In the next 50 years, we will probably know if Darwin's test tube produced another result in our own neck of the cosmos, in our own solar system. Mars missions have been running every two years for decades now.
We will not know for sure about Mars until someone walks and does exercises on it. I thought I would never live to see humans on the moon, but it was before SpaceX started doing things with rockets – coming back and landing in tail – that I had only seen in the old sci-fi movies.
We might not find monoliths or an extraterrestrial iPhone wandering around. We could only find dead microbes, or fossil prints of them. But even that would be exciting, to know that nature had already tried before.

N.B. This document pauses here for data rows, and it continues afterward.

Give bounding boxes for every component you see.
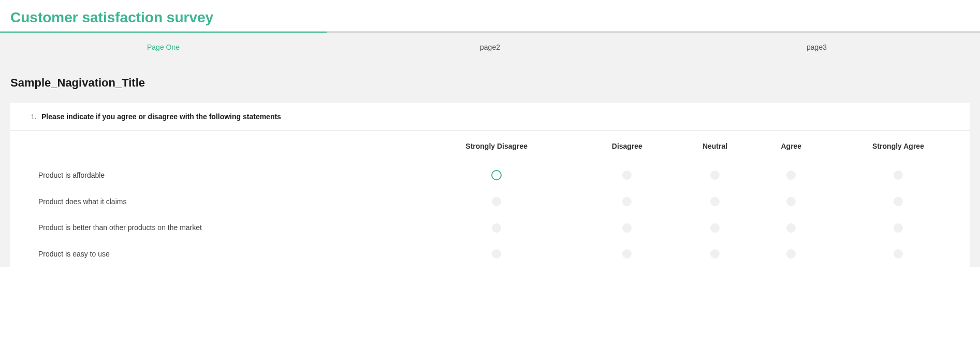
radio-option[interactable] bbox=[710, 223, 720, 233]
radio-option[interactable] bbox=[894, 170, 903, 180]
matrix-row: Product is affordable bbox=[10, 162, 970, 189]
radio-option[interactable] bbox=[786, 223, 796, 233]
radio-option[interactable] bbox=[710, 249, 720, 259]
question-header: 1. Please indicate if you agree or disag… bbox=[10, 103, 970, 131]
radio-option[interactable] bbox=[894, 249, 903, 259]
radio-option[interactable] bbox=[710, 197, 720, 206]
matrix-row-label: Product is better than other products on… bbox=[10, 215, 413, 240]
radio-option[interactable] bbox=[492, 197, 501, 206]
radio-option[interactable] bbox=[622, 170, 632, 180]
matrix-col-header: Neutral bbox=[674, 131, 755, 162]
matrix-row-label: Product does what it claims bbox=[10, 189, 413, 215]
matrix-col-header: Strongly Agree bbox=[827, 131, 970, 162]
radio-option[interactable] bbox=[710, 170, 720, 180]
survey-title: Customer satisfaction survey bbox=[10, 9, 970, 26]
question-card: 1. Please indicate if you agree or disag… bbox=[10, 103, 970, 267]
radio-option[interactable] bbox=[894, 197, 903, 206]
matrix-col-header: Strongly Disagree bbox=[413, 131, 580, 162]
radio-option[interactable] bbox=[786, 170, 796, 180]
content-area: Sample_Nagivation_Title 1. Please indica… bbox=[0, 61, 980, 267]
survey-header: Customer satisfaction survey bbox=[0, 0, 980, 31]
matrix-row: Product is better than other products on… bbox=[10, 215, 970, 240]
radio-option[interactable] bbox=[491, 170, 502, 180]
page-navigation: Page One page2 page3 bbox=[0, 33, 980, 61]
radio-option[interactable] bbox=[786, 249, 796, 259]
matrix-row-label: Product is easy to use bbox=[10, 241, 413, 267]
matrix-row-label: Product is affordable bbox=[10, 162, 413, 189]
question-number: 1. bbox=[29, 113, 36, 121]
radio-option[interactable] bbox=[786, 197, 796, 206]
question-text: Please indicate if you agree or disagree… bbox=[41, 112, 281, 121]
radio-option[interactable] bbox=[622, 223, 632, 233]
radio-option[interactable] bbox=[492, 223, 501, 233]
matrix-header-row: Strongly Disagree Disagree Neutral Agree… bbox=[10, 131, 970, 162]
radio-option[interactable] bbox=[622, 197, 632, 206]
matrix-col-header: Disagree bbox=[580, 131, 674, 162]
page-title: Sample_Nagivation_Title bbox=[10, 76, 970, 90]
matrix-col-header: Agree bbox=[756, 131, 827, 162]
radio-option[interactable] bbox=[894, 223, 903, 233]
page-nav-item-3[interactable]: page3 bbox=[653, 33, 980, 61]
matrix-header-empty bbox=[10, 131, 413, 162]
matrix-table: Strongly Disagree Disagree Neutral Agree… bbox=[10, 131, 970, 267]
matrix-row: Product does what it claims bbox=[10, 189, 970, 215]
matrix-row: Product is easy to use bbox=[10, 241, 970, 267]
page-nav-item-1[interactable]: Page One bbox=[0, 33, 327, 61]
radio-option[interactable] bbox=[492, 249, 501, 259]
radio-option[interactable] bbox=[622, 249, 632, 259]
page-nav-item-2[interactable]: page2 bbox=[327, 33, 653, 61]
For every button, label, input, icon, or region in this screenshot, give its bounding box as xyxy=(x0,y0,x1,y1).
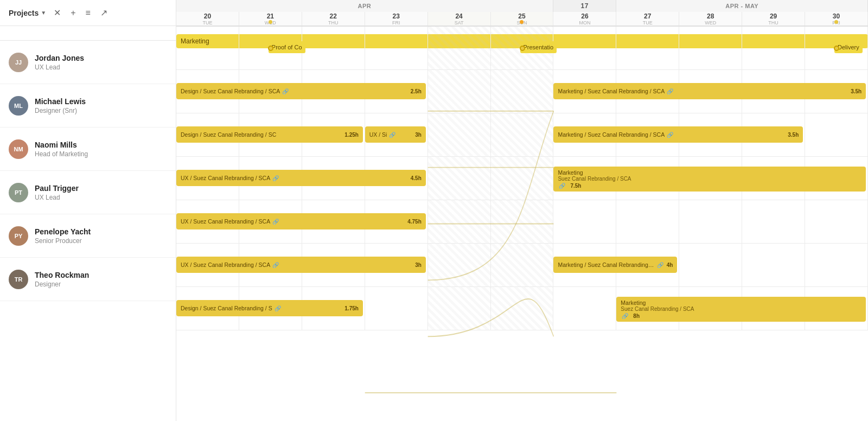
milestone-cell xyxy=(679,27,742,69)
close-icon[interactable]: ✕ xyxy=(52,7,63,19)
month-label-row: APR17APR - MAY xyxy=(176,0,868,12)
team-list: JJ Jordan Jones UX Lead ML Michael Lewis… xyxy=(0,41,176,421)
day-number: 23 xyxy=(392,12,399,20)
task-bar-ml[interactable]: Design / Suez Canal Rebranding / SC1.25h xyxy=(176,126,363,143)
day-header-23: 23FRI xyxy=(365,12,428,25)
milestone-event-label: Proof of Co xyxy=(269,41,305,53)
task-bar-jj[interactable]: Design / Suez Canal Rebranding / SCA🔗2.5… xyxy=(176,83,426,99)
body-cell xyxy=(742,244,805,286)
milestone-cell xyxy=(742,27,805,69)
milestone-cell xyxy=(553,27,616,69)
avatar-initials: ML xyxy=(14,103,23,109)
body-cell xyxy=(805,244,868,286)
bar-hours: 3.5h xyxy=(786,132,799,138)
day-number: 29 xyxy=(770,12,777,20)
body-cell xyxy=(553,200,616,243)
member-row-nm: UX / Suez Canal Rebranding / SCA🔗4.5hMar… xyxy=(176,157,868,200)
day-number: 22 xyxy=(330,12,337,20)
day-name: TUE xyxy=(643,20,653,25)
day-header-22: 22THU xyxy=(302,12,365,25)
day-header-20: 20TUE xyxy=(176,12,239,25)
team-member-py[interactable]: PY Penelope Yacht Senior Producer xyxy=(0,214,176,258)
avatar-pt: PT xyxy=(9,183,28,202)
link-icon: 🔗 xyxy=(275,305,281,311)
task-bar-jj[interactable]: Marketing / Suez Canal Rebranding / SCA🔗… xyxy=(553,83,866,99)
chevron-down-icon: ▼ xyxy=(41,10,46,16)
body-cell xyxy=(679,244,742,286)
milestone-dot xyxy=(834,46,839,51)
day-dot xyxy=(834,20,838,24)
bar-hours: 7.5h xyxy=(568,183,581,189)
projects-dropdown[interactable]: Projects ▼ xyxy=(9,9,46,17)
body-cell xyxy=(491,200,554,243)
bar-text: UX / Suez Canal Rebranding / SCA xyxy=(181,218,270,225)
day-name: SAT xyxy=(455,20,464,25)
bar-hours: 4.75h xyxy=(405,219,422,225)
task-bar-tr[interactable]: MarketingSuez Canal Rebranding / SCA🔗8h xyxy=(616,297,866,322)
day-number: 30 xyxy=(833,12,840,20)
avatar-initials: PY xyxy=(15,233,23,239)
member-name-pt: Paul Trigger xyxy=(35,184,79,193)
project-info xyxy=(0,26,176,41)
day-number: 24 xyxy=(455,12,462,20)
day-header-27: 27TUE xyxy=(616,12,679,25)
milestone-dot xyxy=(520,46,525,51)
body-cell xyxy=(491,244,554,286)
member-role-jj: UX Lead xyxy=(35,63,84,71)
day-header-30: 30FRI xyxy=(805,12,868,25)
member-info-ml: Michael Lewis Designer (Snr) xyxy=(35,97,86,114)
bar-text: UX / Si xyxy=(369,131,387,138)
team-member-nm[interactable]: NM Naomi Mills Head of Marketing xyxy=(0,127,176,171)
avatar-nm: NM xyxy=(9,139,28,159)
bar-text: Marketing xyxy=(621,299,646,306)
team-member-tr[interactable]: TR Theo Rockman Designer xyxy=(0,258,176,301)
add-icon[interactable]: + xyxy=(68,7,78,19)
bar-subtext: Suez Canal Rebranding / SCA xyxy=(558,176,631,182)
milestone-dot xyxy=(268,46,273,51)
task-bar-nm[interactable]: UX / Suez Canal Rebranding / SCA🔗4.5h xyxy=(176,170,426,186)
team-member-pt[interactable]: PT Paul Trigger UX Lead xyxy=(0,171,176,214)
member-info-jj: Jordan Jones UX Lead xyxy=(35,54,84,71)
app-container: Projects ▼ ✕ + ≡ ↗ JJ Jordan Jones UX Le… xyxy=(0,0,868,421)
milestone-row: MarketingProof of CoPresentatioDelivery xyxy=(176,27,868,70)
body-cell xyxy=(616,200,679,243)
member-info-tr: Theo Rockman Designer xyxy=(35,271,89,288)
member-name-py: Penelope Yacht xyxy=(35,227,91,236)
avatar-initials: TR xyxy=(15,276,23,283)
day-header-21: 21WED xyxy=(239,12,302,25)
day-header-29: 29THU xyxy=(742,12,805,25)
body-cell xyxy=(491,113,554,156)
member-name-ml: Michael Lewis xyxy=(35,97,86,106)
member-row-jj: Design / Suez Canal Rebranding / SCA🔗2.5… xyxy=(176,70,868,113)
avatar-py: PY xyxy=(9,226,28,246)
team-member-ml[interactable]: ML Michael Lewis Designer (Snr) xyxy=(0,84,176,127)
export-icon[interactable]: ↗ xyxy=(98,7,110,19)
link-icon: 🔗 xyxy=(657,262,663,268)
milestone-event-label: Presentatio xyxy=(520,41,557,53)
body-cell xyxy=(491,157,554,200)
team-member-jj[interactable]: JJ Jordan Jones UX Lead xyxy=(0,41,176,84)
task-bar-nm[interactable]: MarketingSuez Canal Rebranding / SCA🔗7.5… xyxy=(553,167,866,192)
task-bar-pt[interactable]: UX / Suez Canal Rebranding / SCA🔗4.75h xyxy=(176,213,426,229)
list-icon[interactable]: ≡ xyxy=(84,7,93,19)
bar-hours: 1.25h xyxy=(342,132,359,138)
task-bar-py[interactable]: UX / Suez Canal Rebranding / SCA🔗3h xyxy=(176,257,426,273)
task-bar-py[interactable]: Marketing / Suez Canal Rebranding / S🔗4h xyxy=(553,257,677,273)
task-bar-tr[interactable]: Design / Suez Canal Rebranding / S🔗1.75h xyxy=(176,300,363,316)
body-cell xyxy=(428,244,491,286)
avatar-tr: TR xyxy=(9,270,28,289)
month-label-APR: APR xyxy=(176,0,553,12)
link-icon: 🔗 xyxy=(667,132,673,138)
bar-hours: 8h xyxy=(631,313,640,319)
bar-hours: 3.5h xyxy=(848,88,861,94)
body-cell xyxy=(491,287,554,330)
bar-text: Design / Suez Canal Rebranding / SC xyxy=(181,131,276,138)
timeline-body: MarketingProof of CoPresentatioDelivery … xyxy=(176,27,868,421)
task-bar-ml[interactable]: Marketing / Suez Canal Rebranding / SCA🔗… xyxy=(553,126,803,143)
task-bar-ml[interactable]: UX / Si🔗3h xyxy=(365,126,426,143)
day-name: MON xyxy=(579,20,590,25)
bar-text: UX / Suez Canal Rebranding / SCA xyxy=(181,261,270,268)
day-name: TUE xyxy=(202,20,212,25)
body-cell xyxy=(679,200,742,243)
sidebar-header: Projects ▼ ✕ + ≡ ↗ xyxy=(0,0,176,26)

But if they are alive – whatever that may mean – then a kind of spiritual and intellectual calculation will be upon us. Depending on the wild or familiar nature of these extraterrestrial creatures, we may have to decide whether our allegiance is to DNA-based organisms, or something even broader.
And we may have to decide whether microbes, or potential whole biospheres, have rights. If we decide to engage in the ultimate imperialist project, we could try to make Mars habitable for humans by heating the planet to melt the ice caps and release carbon dioxide – a greenhouse gas – and the red soil. The result would be a thick atmosphere that would keep things hot and humid, causing intentional climate change.